More than 50 people were evacuated from areas of northern Spain hit by record flooding following heavy rains and snowfall

MADRID – More than 50 people were evacuated on Monday from areas in northern Spain hit by record flooding following heavy rains and snowfall.

Spanish authorities have blamed the swelling of swollen rivers on the deaths of at least two people since Friday, and regions of Navarre and Aragon have remained subject to severe weather warnings.

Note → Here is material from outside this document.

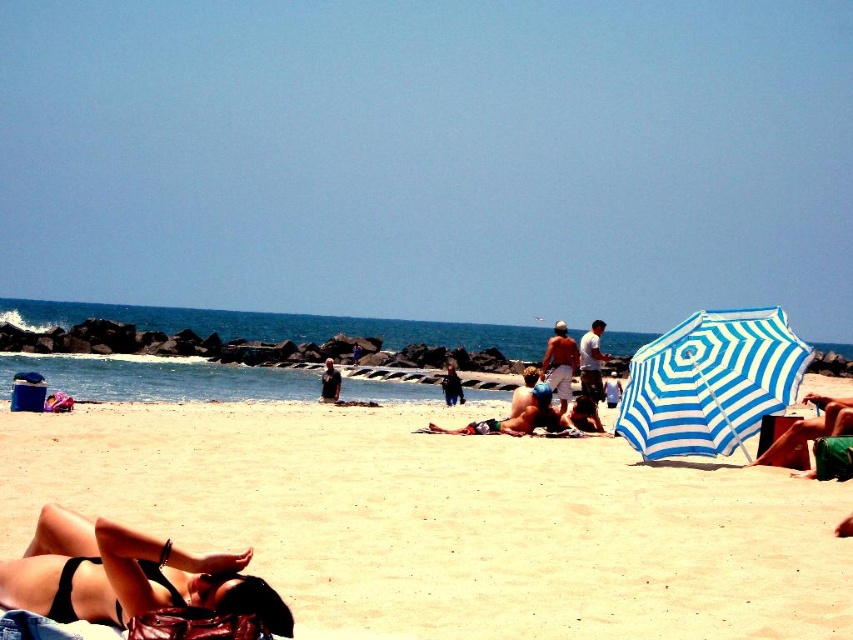 You are standing on the beach and want to reach both the point at coordinates point (15, 595) and the point at coordinates point (461, 394). Which point will you reach first as you walk forward?

You will reach point (15, 595) first because it is closer to you than point (461, 394).

Looking at this image, you are a photographer standing at the camera position. You want to take a photo of both the point at coordinates point [672,426] and point [331,365]. Which point will appear larger in your photo?

Point [672,426] is closer to the camera than point [331,365], so it will appear larger in the photo.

In Novillas, a village of 520 inhabitants near the borders of the two regions, local authorities ordered the evacuation of 55 inhabitants as the Ebro overflowed. The river’s water level had swelled up to 8.5 meters (27 feet) in some areas, breaking a record set during flooding six years ago.

In the capital of the Aragon region, Zaragoza, authorities prepared for floodwaters to hit the city of 680,000 residents on Tuesday. Upstream, in Navarre, a region known for its market gardening, the inhabitants assessed their losses linked to the floods.

The combination of a severe multi-day storm and snowmelt caused a surge in the Ebro and its tributaries, Spain’s weather services said.

Spanish Prime Minister Pedro Sánchez on Monday linked the flooding to the growing effects of climate change in the Iberian Peninsula.

He also announced that the Cabinet would issue a “disaster zone” declaration that frees up special emergency funds for areas affected by storms.